На фоне общей апатии, охватившей крепость, выделялся лишь царский трон. В подлокотники трона были вмонтированы жаровни, в которых потрескивал огонь, отбрасывавший киноварные отблески на темные углы. Трон плавно переходил во внушительных размеров позвоночник Тараска, едва видный в темноте. Его остов опускался из свода, словно костистый язык, на кончике которого и уместился трон, на высоте двадцати локтей от пола. При свете, отбрасываемом углями, бронза блестела, как одинокая звезда.
У входа в зал стояла женщина. Ее силуэт виднелся между створок бронзовой двери, которой заканчивалась дорога Слоновой Кости, основополагающая ось королевства. Перед ней простиралась тысяча каменных плит черного и белого цвета, которые обозначали места властителей во время королевского совета.
Усталость сильно изменила утонченное лицо Матери Волн. Ее щеки были мертвенно-бледны, рот был похож на пламенеющую запятую, а в глазах читалось странное успокоение.
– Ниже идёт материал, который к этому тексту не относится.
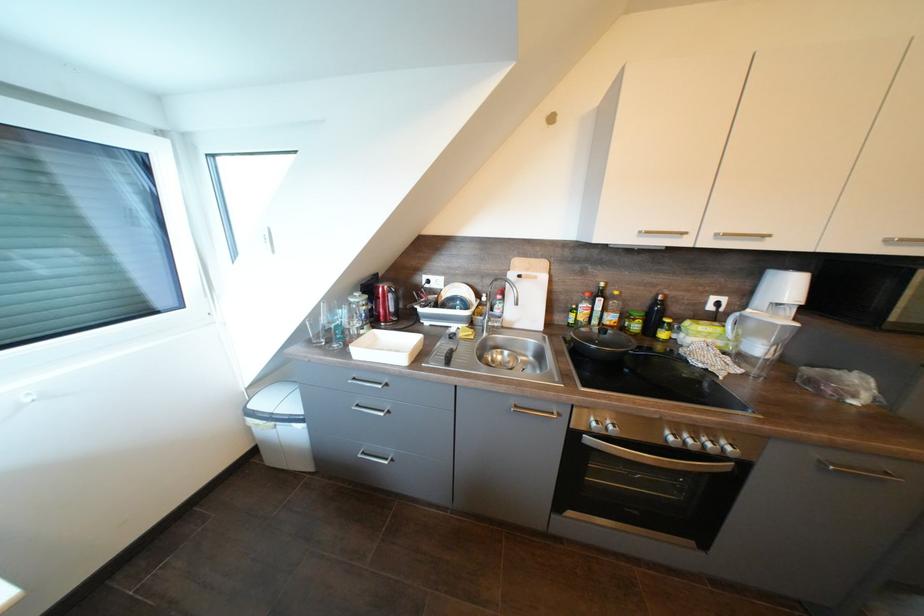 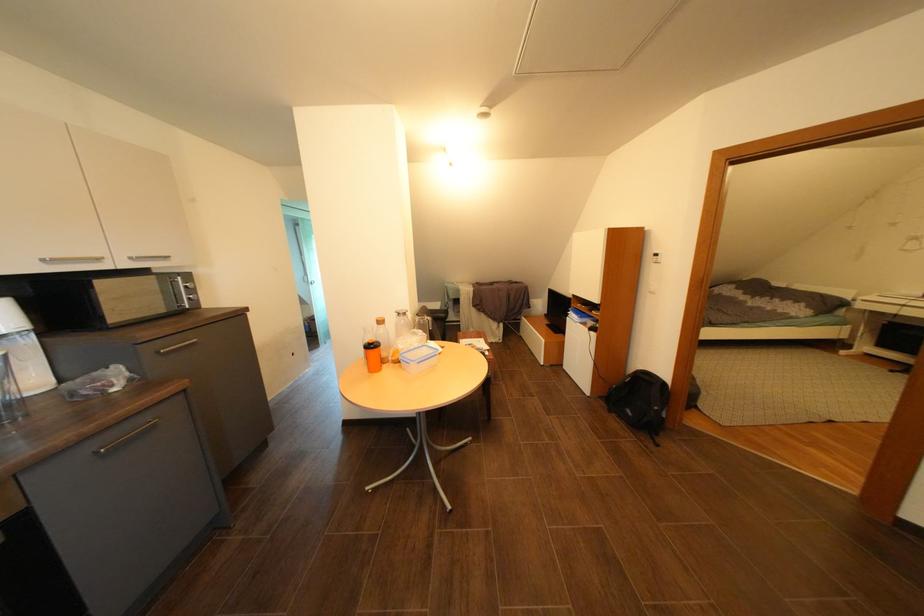 Based on the continuous images, in which direction is the camera rotating?

The rotation direction of the camera is right-down. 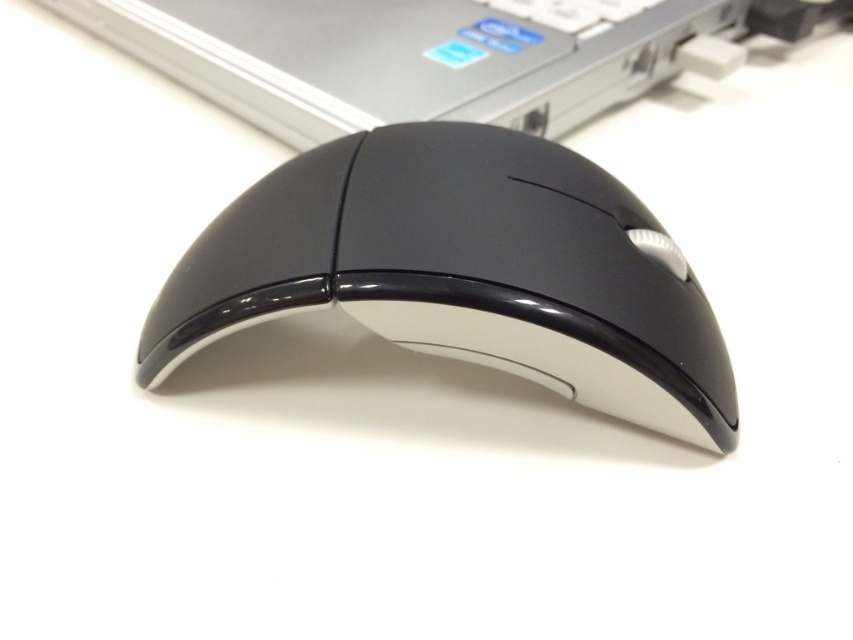 Locate an element on the screen. The image size is (853, 640). black glossy mouse at upper center is located at coordinates (415, 56).

Does point (346, 8) lie behind point (608, 6)?

Yes, point (346, 8) is farther from viewer.

Describe the element at coordinates (415, 56) in the screenshot. I see `black glossy mouse at upper center` at that location.

Where is `black glossy mouse at upper center`? The width and height of the screenshot is (853, 640). black glossy mouse at upper center is located at coordinates (415, 56).

Is point (643, 268) positioned after point (531, 16)?

No, it is in front of (531, 16).

Does point (265, 230) come in front of point (587, 13)?

Yes, point (265, 230) is closer to viewer.

Image resolution: width=853 pixels, height=640 pixels. I want to click on black glossy mouse at center, so click(x=463, y=272).

Who is more distant from viewer, (341, 220) or (448, 93)?

The point (448, 93) is behind.

Which is more to the left, black glossy mouse at center or black glossy mouse at upper center?

Positioned to the left is black glossy mouse at upper center.

Identify the location of black glossy mouse at center. (463, 272).

This screenshot has height=640, width=853. What are the coordinates of `black glossy mouse at center` in the screenshot? It's located at (463, 272). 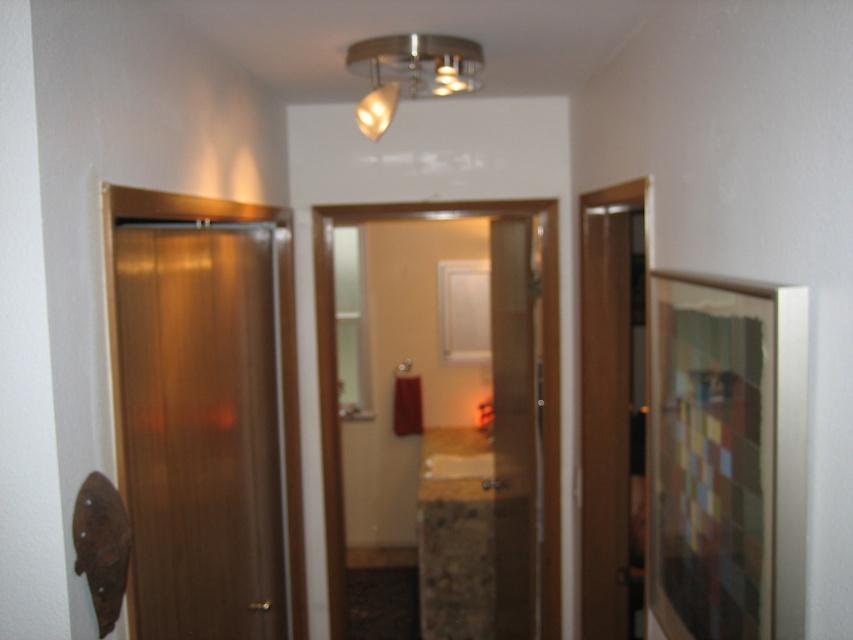 You are a delivery person carrying a package that is 2 meters tall. You need to pass through either the matte brown door at left or the translucent glass elevator at center. Based on their heights, which one can you use to enter the building?

The translucent glass elevator at center is taller than the matte brown door at left. Since your package is 2 meters tall, you should use the translucent glass elevator at center to enter the building as it is tall enough to accommodate the package. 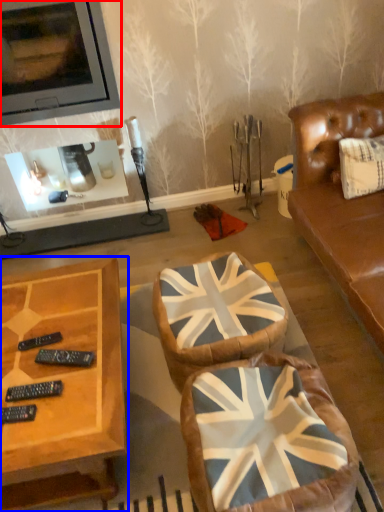 Question: Which point is closer to the camera, picture frame (highlighted by a red box) or coffee table (highlighted by a blue box)?

Choices:
 (A) picture frame
 (B) coffee table

Answer: (B) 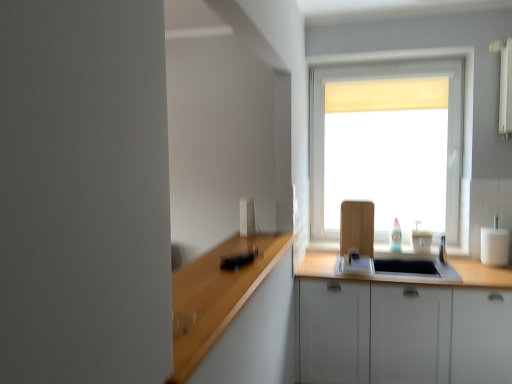 Question: Should I look upward or downward to see white matte cabinet at lower right?

Choices:
 (A) up
 (B) down

Answer: (B)

Question: Is white matte cabinet at lower right facing towards white glossy sink at center?

Choices:
 (A) no
 (B) yes

Answer: (A)

Question: Is white matte cabinet at lower right taller than white glossy sink at center?

Choices:
 (A) no
 (B) yes

Answer: (B)

Question: Does white matte cabinet at lower right have a smaller size compared to white glossy sink at center?

Choices:
 (A) yes
 (B) no

Answer: (B)

Question: Considering the relative sizes of white matte cabinet at lower right and white glossy sink at center in the image provided, is white matte cabinet at lower right bigger than white glossy sink at center?

Choices:
 (A) yes
 (B) no

Answer: (A)

Question: Is white matte cabinet at lower right wider than white glossy sink at center?

Choices:
 (A) yes
 (B) no

Answer: (A)

Question: Is white matte cabinet at lower right behind white glossy sink at center?

Choices:
 (A) no
 (B) yes

Answer: (A)

Question: Could you tell me if white matte window at center is turned towards white matte cabinet at lower right?

Choices:
 (A) yes
 (B) no

Answer: (B)

Question: Is white matte window at center to the left of white matte cabinet at lower right from the viewer's perspective?

Choices:
 (A) no
 (B) yes

Answer: (B)

Question: Is white matte window at center located outside white matte cabinet at lower right?

Choices:
 (A) no
 (B) yes

Answer: (B)

Question: From the image's perspective, is white matte window at center over white matte cabinet at lower right?

Choices:
 (A) no
 (B) yes

Answer: (B)

Question: Is white matte window at center to the right of white matte cabinet at lower right from the viewer's perspective?

Choices:
 (A) no
 (B) yes

Answer: (A)

Question: Is white matte window at center turned away from white matte cabinet at lower right?

Choices:
 (A) yes
 (B) no

Answer: (B)

Question: Can you confirm if white matte window at center is taller than white glossy toaster at upper center, placed as the 1th appliance when sorted from left to right?

Choices:
 (A) no
 (B) yes

Answer: (B) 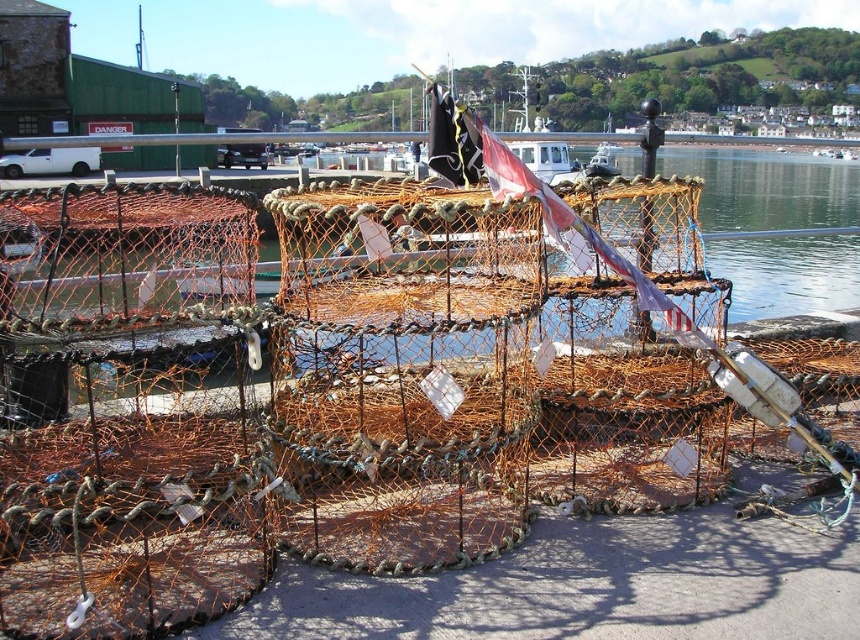 Is rustic wire mesh crab pot at center taller than white plastic boat at center?

Incorrect, rustic wire mesh crab pot at center's height is not larger of white plastic boat at center's.

Is rustic wire mesh crab pot at center wider than white plastic boat at center?

In fact, rustic wire mesh crab pot at center might be narrower than white plastic boat at center.

The width and height of the screenshot is (860, 640). What do you see at coordinates (402, 372) in the screenshot?
I see `rustic wire mesh crab pot at center` at bounding box center [402, 372].

Where is `rustic wire mesh crab pot at center`? The image size is (860, 640). rustic wire mesh crab pot at center is located at coordinates pyautogui.click(x=402, y=372).

Between orange mesh netting at center and white plastic boat at center, which one appears on the left side from the viewer's perspective?

orange mesh netting at center

Between orange mesh netting at center and white plastic boat at center, which one appears on the right side from the viewer's perspective?

white plastic boat at center is more to the right.

This screenshot has height=640, width=860. What are the coordinates of `orange mesh netting at center` in the screenshot? It's located at (775, 225).

Can you confirm if rustic wire mesh crab pot at center is thinner than orange mesh netting at center?

Indeed, rustic wire mesh crab pot at center has a lesser width compared to orange mesh netting at center.

Is rustic wire mesh crab pot at center to the left of orange mesh netting at center from the viewer's perspective?

Correct, you'll find rustic wire mesh crab pot at center to the left of orange mesh netting at center.

Which is behind, point (407, 196) or point (774, 218)?

Positioned behind is point (774, 218).

The height and width of the screenshot is (640, 860). I want to click on rustic wire mesh crab pot at center, so click(x=402, y=372). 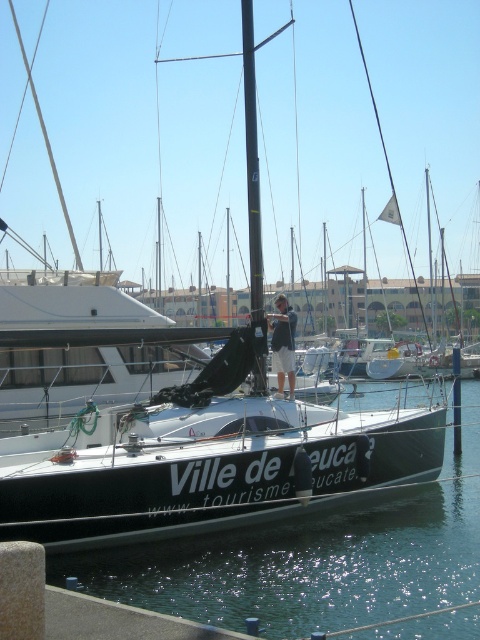 You are a photographer standing at the camera position. You want to capture a reflection of the clear water at center in your shot. Since the water is calm, you know reflections are clear when the camera is positioned exactly at the water level. Is your current position at water level?

The clear water at center and camera are 8.11 meters apart from each other. Since reflections are clear when the camera is at water level, but the distance between them is 8.11 meters, this suggests the camera is not at water level. Therefore, the photographer is not at water level.

Looking at this image, you are a photographer standing on the pier and want to take a photo of the dark blue shorts at center and the clear water at center. Which object is positioned to the right side of the other?

The clear water at center is to the right of dark blue shorts at center, so the clear water at center is positioned to the right side of the dark blue shorts at center. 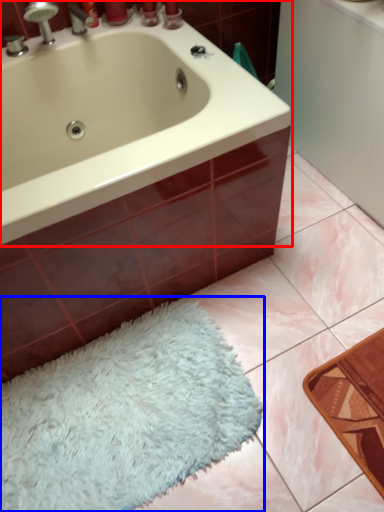 Question: Among these objects, which one is farthest to the camera, bathtub (highlighted by a red box) or bath mat (highlighted by a blue box)?

Choices:
 (A) bathtub
 (B) bath mat

Answer: (B) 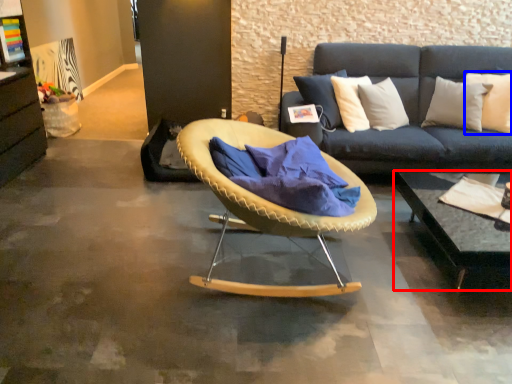 Question: Which object appears farthest to the camera in this image, coffee table (highlighted by a red box) or pillow (highlighted by a blue box)?

Choices:
 (A) coffee table
 (B) pillow

Answer: (B) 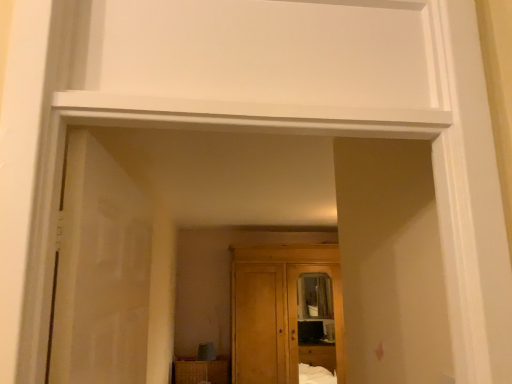 Question: Can you confirm if translucent glass door at left is shorter than wooden cabinet at lower center?

Choices:
 (A) no
 (B) yes

Answer: (A)

Question: Is translucent glass door at left smaller than wooden cabinet at lower center?

Choices:
 (A) yes
 (B) no

Answer: (A)

Question: Is translucent glass door at left positioned behind wooden cabinet at lower center?

Choices:
 (A) no
 (B) yes

Answer: (A)

Question: Is the surface of translucent glass door at left in direct contact with wooden cabinet at lower center?

Choices:
 (A) no
 (B) yes

Answer: (A)

Question: From a real-world perspective, is translucent glass door at left positioned over wooden cabinet at lower center based on gravity?

Choices:
 (A) yes
 (B) no

Answer: (A)

Question: In terms of width, does translucent glass door at left look wider or thinner when compared to wooden cabinet at lower center?

Choices:
 (A) thin
 (B) wide

Answer: (A)

Question: From the image's perspective, is translucent glass door at left above or below wooden cabinet at lower center?

Choices:
 (A) above
 (B) below

Answer: (A)

Question: Choose the correct answer: Is translucent glass door at left inside wooden cabinet at lower center or outside it?

Choices:
 (A) outside
 (B) inside

Answer: (A)

Question: Looking at the image, does translucent glass door at left seem bigger or smaller compared to wooden cabinet at lower center?

Choices:
 (A) small
 (B) big

Answer: (A)

Question: From their relative heights in the image, would you say wooden cupboard at center is taller or shorter than translucent glass door at left?

Choices:
 (A) short
 (B) tall

Answer: (B)

Question: Is wooden cupboard at center wider or thinner than translucent glass door at left?

Choices:
 (A) thin
 (B) wide

Answer: (B)

Question: Would you say wooden cupboard at center is to the left or to the right of translucent glass door at left in the picture?

Choices:
 (A) right
 (B) left

Answer: (A)

Question: From a real-world perspective, is wooden cupboard at center positioned above or below translucent glass door at left?

Choices:
 (A) below
 (B) above

Answer: (A)

Question: From a real-world perspective, is wooden cabinet at lower center above or below wooden cupboard at center?

Choices:
 (A) below
 (B) above

Answer: (A)

Question: In the image, is wooden cabinet at lower center positioned in front of or behind wooden cupboard at center?

Choices:
 (A) front
 (B) behind

Answer: (B) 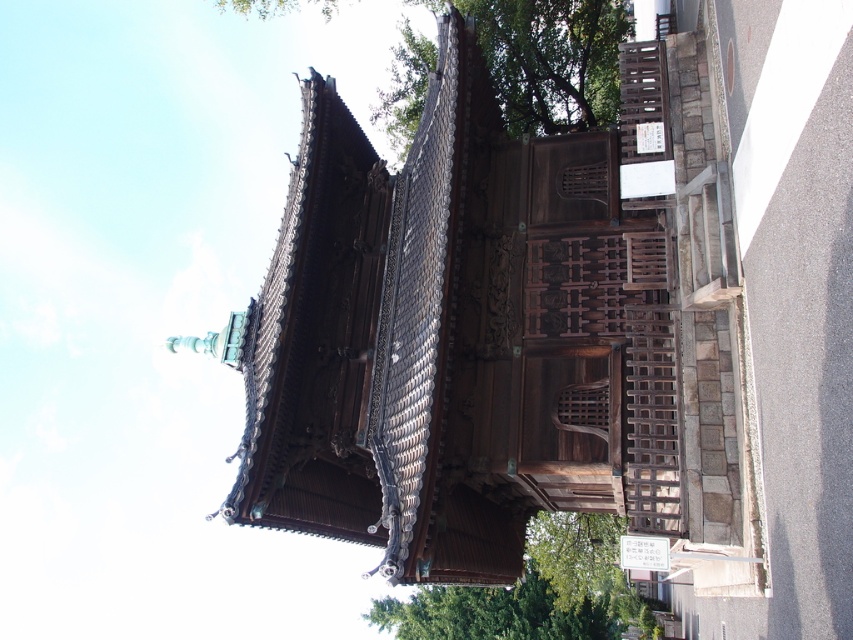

На ней было разорванное шерстяное платье цвета охры, которое открывало ее стройные бедра и гибкие ноги, созданные Волнами. На ее плечи падали пряди волос цвета оникса, слипшиеся от вражеской крови. На груди была видна веревка, удерживавшая кожаный футляр, висевший на ее спине. В нем хранился меч Сапфира.
Она сделала шаг вперед, и ее босые ноги подняли клубы пыли. Она застыла на пороге этой шахматной доски, внезапно почувствовав себя дурно. Головокружительные размеры зала Совета и невидимая аура Желчи глубоко поразили ее и будто заключили ее душу в тиски ледяной руки.
Она мысленно ободрила себя и шагнула на первую плиту. Стопами она чувствовала выбитое на мраморе имя — имя властителя, который, возможно, в этот самый момент сражался где-то на границе Миропотока, спасти который она была призвана.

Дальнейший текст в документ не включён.